Que faire concrètement pour sécuriser vos dotations
La bonne pratique consiste à fixer une méthode stable dès l’entrée de l’immobilisation au bilan, puis à la documenter. Une fiche d’immobilisation doit mentionner le prix d’achat, la date de mise en service, la durée retenue, la méthode et le compte utilisé. Cette traçabilité simplifie le suivi du compte de résultat, du bilan et des retraitements fiscaux éventuels.
En cas de doute sur la tenue de ces fiches ou sur le bon paramétrage des comptes, faire appel à un cabinet comptable permet de sécuriser la méthode dès le départ.
Les erreurs les plus fréquentes sont faciles à éviter :
- Mauvaise date de départ : l’amortissement commence à la mise en service, pas à la facture.
- Durée incohérente : un bien de bureau n’a pas la même durée qu’un serveur ou un véhicule.
- Oubli de prorata temporis : la première dotation est souvent partielle.
- Confusion comptable fiscale : une dotation dérogatoire n’a pas le même traitement qu’une dotation classique.
Le cadre administratif 2026 confirme d’ailleurs que certaines dotations aux amortissements peuvent être neutralisées ou retraitées dans les budgets publics et les liasses selon la nature du bien et du régime.

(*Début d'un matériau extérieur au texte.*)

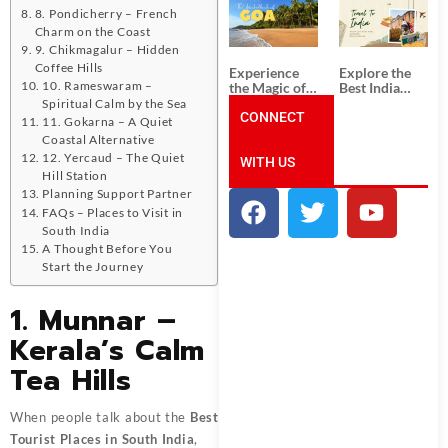
South India:
Packages
8. Pondicherry – French
Unforgettable
from
Charm on the Coast
South India
Ahmedabad:
Tour
A Journey of
9. Chikmagalur – Hidden
Packages
Rich Culture,
Coffee Hills
Experience
Explore the
History, and
10. Rameswaram –
the Magic of
Best India
Adventure
Goa: Explore
Tour
Spiritual Calm by the Sea
the Best Goa
CONNECT
Packages
11. Gokarna – A Quiet
India Tour
from Pune:
Coastal Alternative
Package
Uncover the
12. Yercaud – The Quiet
WITH US
Mystical
Hill Station
Beauty of
Incredible
Planning Support Partner
India!
FAQs – Places to Visit in
South India
A Thought Before You
Start the Journey
1. Munnar –
Kerala’s Calm
Tea Hills
When people talk about the
Best
Tourist Places in South India
,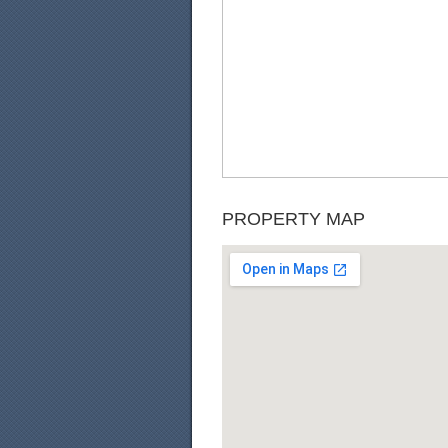
PROPERTY MAP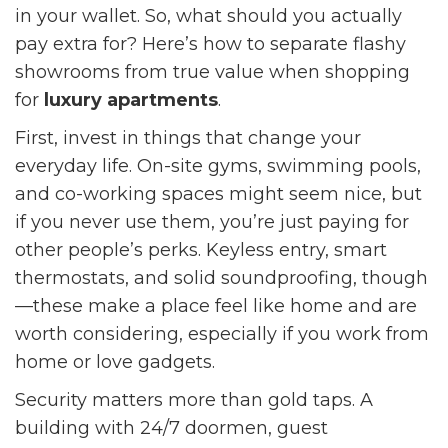
in your wallet. So, what should you actually
pay extra for? Here’s how to separate flashy
showrooms from true value when shopping
for
luxury apartments
.
First, invest in things that change your
everyday life. On-site gyms, swimming pools,
and co-working spaces might seem nice, but
if you never use them, you’re just paying for
other people’s perks. Keyless entry, smart
thermostats, and solid soundproofing, though
—these make a place feel like home and are
worth considering, especially if you work from
home or love gadgets.
Security matters more than gold taps. A
building with 24/7 doormen, guest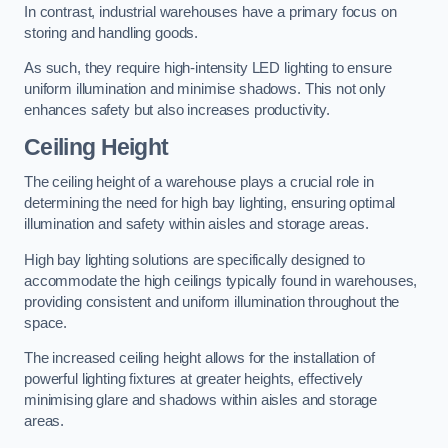
In contrast, industrial warehouses have a primary focus on
storing and handling goods.
As such, they require high-intensity LED lighting to ensure
uniform illumination and minimise shadows. This not only
enhances safety but also increases productivity.
Ceiling Height
The ceiling height of a warehouse plays a crucial role in
determining the need for high bay lighting, ensuring optimal
illumination and safety within aisles and storage areas.
High bay lighting solutions are specifically designed to
accommodate the high ceilings typically found in warehouses,
providing consistent and uniform illumination throughout the
space.
The increased ceiling height allows for the installation of
powerful lighting fixtures at greater heights, effectively
minimising glare and shadows within aisles and storage
areas.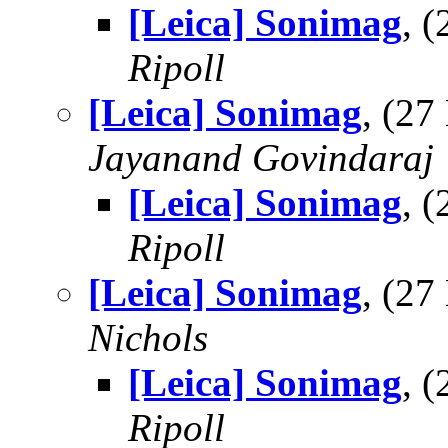
[Leica] Sonimag
, 
Ripoll
[Leica] Sonimag
, (2
Jayanand Govindaraj
[Leica] Sonimag
, 
Ripoll
[Leica] Sonimag
, (2
Nichols
[Leica] Sonimag
, 
Ripoll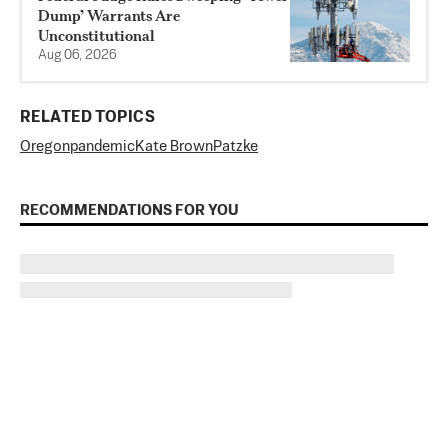
Dump’ Warrants Are
Unconstitutional
Aug 06, 2026
RELATED TOPICS
Oregon
pandemic
Kate Brown
Patzke
RECOMMENDATIONS FOR YOU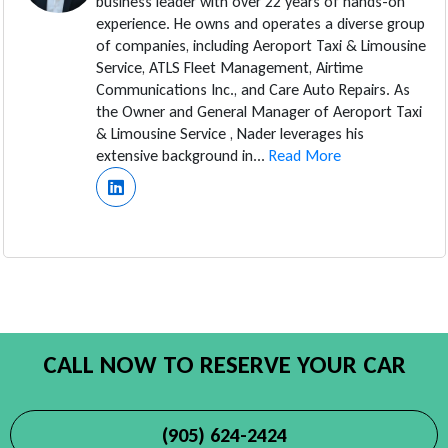
business leader with over 22 years of hands-on
experience. He owns and operates a diverse group
of companies, including Aeroport Taxi & Limousine
Service, ATLS Fleet Management, Airtime
Communications Inc., and Care Auto Repairs. As
the Owner and General Manager of Aeroport Taxi
& Limousine Service , Nader leverages his
extensive background in...
Read More
CALL NOW TO RESERVE YOUR CAR
(905) 624-2424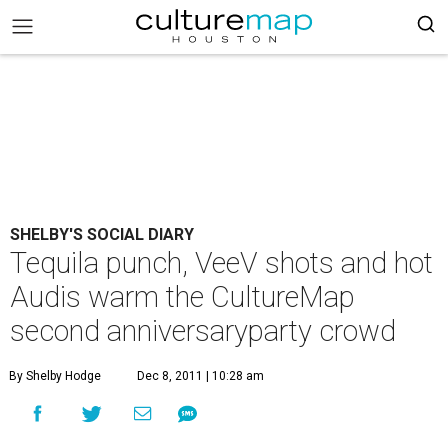
SHELBY'S SOCIAL DIARY
Tequila punch, VeeV shots and hot
Audis warm the CultureMap
second anniversaryparty crowd
By Shelby Hodge
Dec 8, 2011 | 10:28 am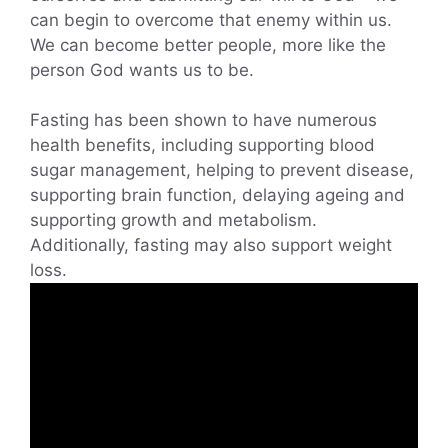
can begin to overcome that enemy within us.
We can become better people, more like the
person God wants us to be.
Fasting has been shown to have numerous
health benefits, including supporting blood
sugar management, helping to prevent disease,
supporting brain function, delaying ageing and
supporting growth and metabolism.
Additionally, fasting may also support weight
loss.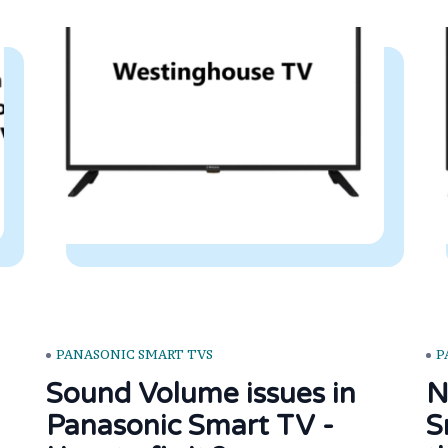
PANASONIC SMART TVS
P
Sound Volume issues in
N
Panasonic Smart TV -
S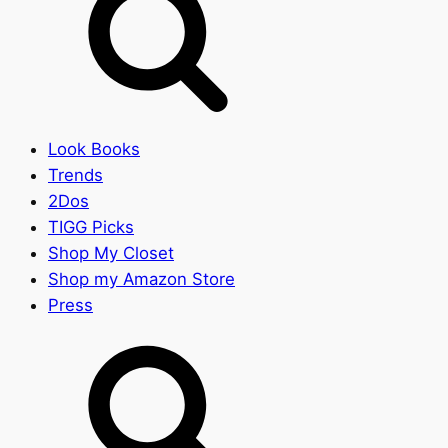
Look Books
Trends
2Dos
TIGG Picks
Shop My Closet
Shop my Amazon Store
Press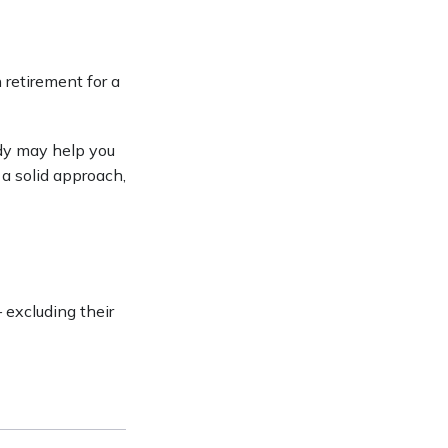
 retirement for a
udy may help you
 a solid approach,
excluding their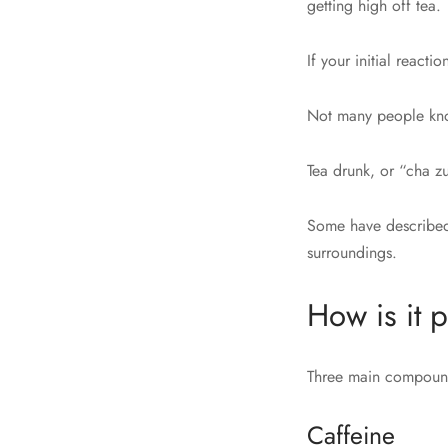
getting high off tea.
If your initial react
Not many people know
Tea drunk, or “cha zu
Some have described 
surroundings.
How is it p
Three main compounds
Caffeine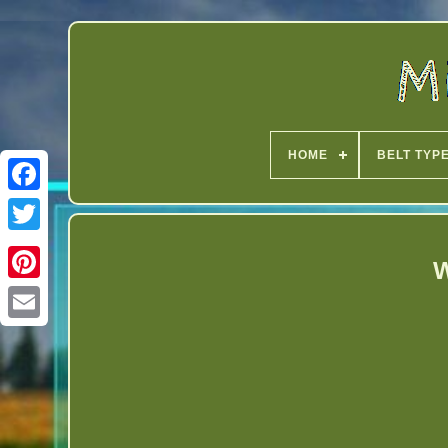
HOME
BELT TYP
Twitter
W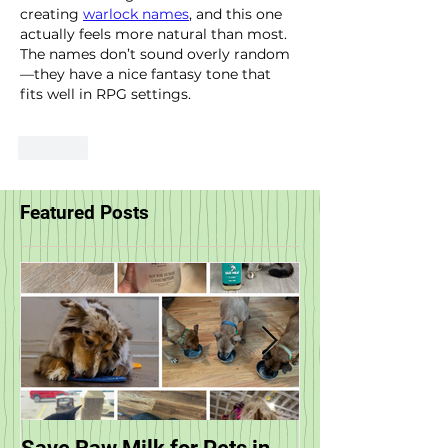
creating 
warlock names
, and this one 
actually feels more natural than most. 
The names don’t sound overly random
—they have a nice fantasy tone that 
fits well in RPG settings.
Like
Featured Posts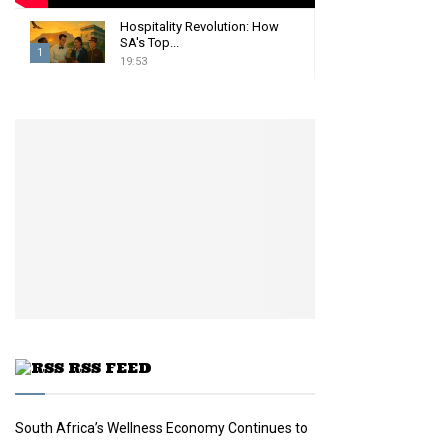
Hospitality Revolution: How
SA's Top...
1
19:53
T
h
u
m
b
n
a
i
l
y
o
u
t
u
RSS FEED
b
e
South Africa’s Wellness Economy Continues to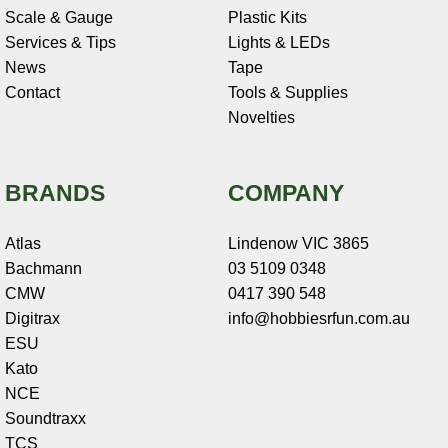
Scale & Gauge
Plastic Kits
Services & Tips
Lights & LEDs
News
Tape
Contact
Tools & Supplies
Novelties
BRANDS
COMPANY
Atlas
Lindenow VIC 3865
Bachmann
03 5109 0348
CMW
0417 390 548
Digitrax
info@hobbiesrfun.com.au
ESU
Kato
NCE
Soundtraxx
TCS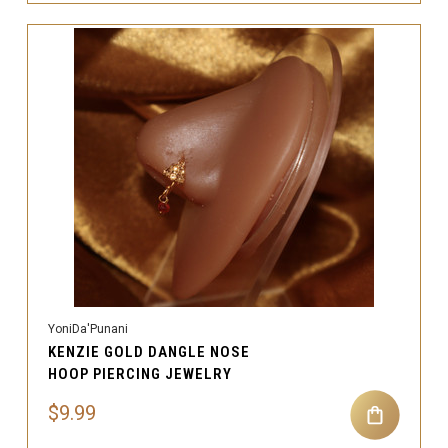
YoniDa'Punani
KENZIE GOLD DANGLE NOSE
HOOP PIERCING JEWELRY
$9.99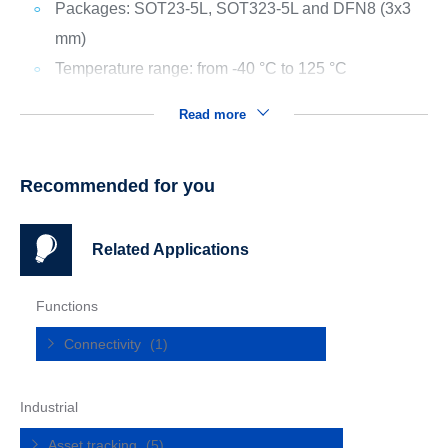
Packages: SOT23-5L, SOT323-5L and DFN8 (3x3
mm)
Temperature range: from -40 °C to 125 °C
Read more
Recommended for you
Related Applications
Functions
Connectivity
(1)
Industrial
Asset tracking
(5)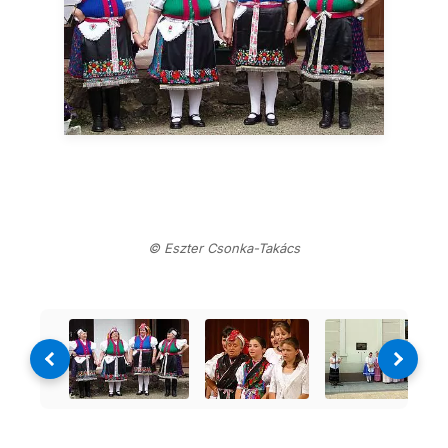
© Eszter Csonka-Takács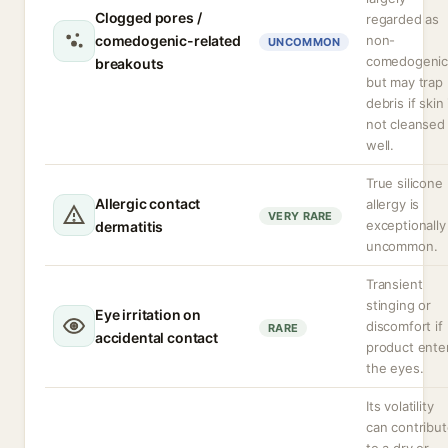
Clogged pores /
regarded as
comedogenic-related
non-
UNCOMMON
comedogeni
breakouts
but may trap
debris if skin 
not cleansed
well.
True silicone
Allergic contact
allergy is
VERY RARE
exceptionally
dermatitis
uncommon.
Transient
stinging or
Eye irritation on
discomfort if
RARE
accidental contact
product ente
the eyes.
Its volatility
can contribu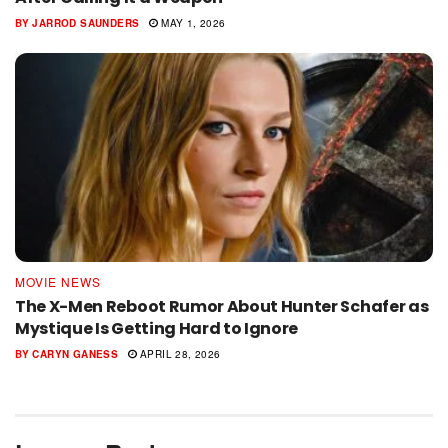
BY
JARROD SAUNDERS
MAY 1, 2026
MOVIE NEWS
The X-Men Reboot Rumor About Hunter Schafer as
Mystique Is Getting Hard to Ignore
BY
CARYN GANESS
APRIL 28, 2026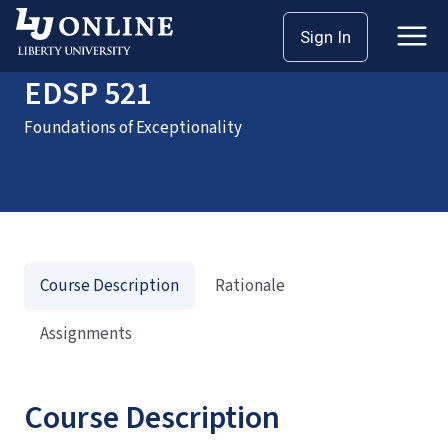
Home
Courses
EDSP 521
Sign In
EDSP 521
Foundations of Exceptionality
Course Description
Rationale
Assignments
Course Description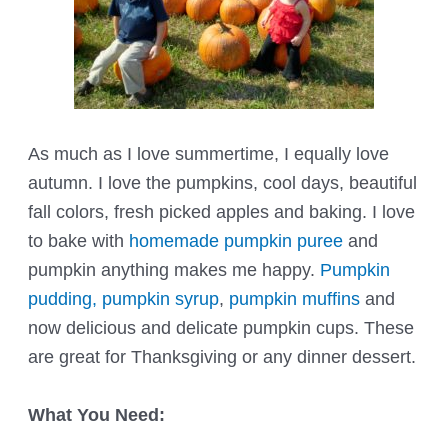
As much as I love summertime, I equally love
autumn. I love the pumpkins, cool days, beautiful
fall colors, fresh picked apples and baking. I love
to bake with
homemade pumpkin puree
and
pumpkin anything makes me happy.
Pumpkin
pudding,
pumpkin syrup
,
pumpkin muffins
and
now delicious and delicate pumpkin cups. These
are great for Thanksgiving or any dinner dessert.
What You Need: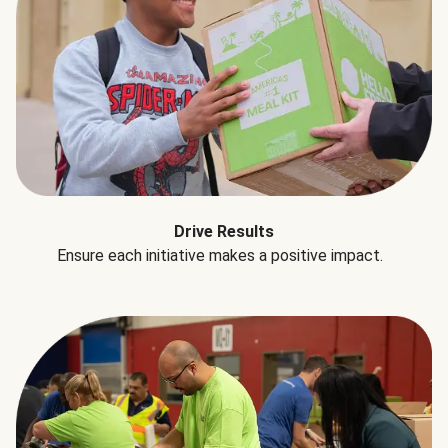
Drive Results
Ensure each initiative makes a positive impact.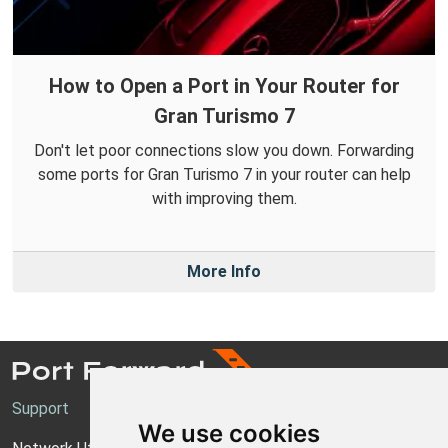
How to Open a Port in Your Router for
Gran Turismo 7
Don't let poor connections slow you down. Forwarding
some ports for Gran Turismo 7 in your router can help
with improving them.
More Info
Support
We use cookies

En entreprise, cette rigueur évite des écarts de résultat et des corrections tardives. Si le dossier comporte un enjeu fiscal ou un bien de valeur élevée, un expert-comptable reste l’interlocuteur le plus sûr.
Fiche pratique
| Définition | Charge comptable annuelle constatant l’usure, le temps ou l’obsolescence d’une immobilisation. |
| Formule simple | (Coût d’acquisition HT - valeur résiduelle éventuelle) / durée d’utilisation. |
| Exemple 2026 | Machine achetée 12 000 € HT sur 4 ans : 3 000 € de dotation annuelle en linéaire. |
| Point fiscal 2026 | Les notices impots.gouv.fr 2026 distinguent la dotation comptable et l’amortissement dérogatoire. |
| Sources officielles | impots.gouv.fr notice 2033-SD 2026 ; impots.gouv.fr notice 2032-NOT-SD 2026 ; legifrance.gouv.fr 2026. |
Sources
Cet article est fourni à titre informatif et ne constitue pas un conseil financier personnalisé. Avant toute décision, rapprochez-vous d'un professionnel agréé.
FAQ
Comment calculer la dotation aux amortissements ?
La dotation aux amortissements se calcule en répartissant le coût amortissable d’une immobilisation sur sa durée d’utilisation. En linéaire, la formule de base est : coût HT moins valeur résiduelle, puis division par le nombre d’années. Si l’achat a lieu en cours d’exercice, le calcul se fait au prorata temporis.
Comment comptabiliser la dotation aux amortissements ?
La dotation aux amortissements se comptabilise en débitant un compte de charge et en créditant un compte d’amortissements cumulés. Cette écriture diminue le résultat de l’exercice, mais ne provoque pas de décaissement immédiat. Elle apparaît aussi dans la valeur nette comptable au bilan.
Quels sont les 3 types d'amortissement ?
Les trois types les plus courants sont l’amortissement linéaire, l’amortissement dégressif et l’amortissement exceptionnel. Le linéaire répartit la charge de façon régulière, le dégressif l’accélère au début, et l’exceptionnel répond à des régimes spécifiques.
Que signifie une dotation ?
Une dotation est une charge ou une affectation comptable enregistrée pour constater une diminution de valeur, une charge future ou un besoin identifié par les comptes. Dans le cas des amortissements, elle traduit la perte de valeur d’un bien immobilisé sur un exercice.
Quelle est la différence entre dotation aux amortissements et dépréciation ?
La dotation aux amortissements suit un plan prévu à l’avance pour répartir le coût d’un actif. La dépréciation constate une perte de valeur imprévue ou plus rapide que prévu. Les deux peuvent coexister sur un même bien si sa valeur chute davantage que l’amortissement programmé.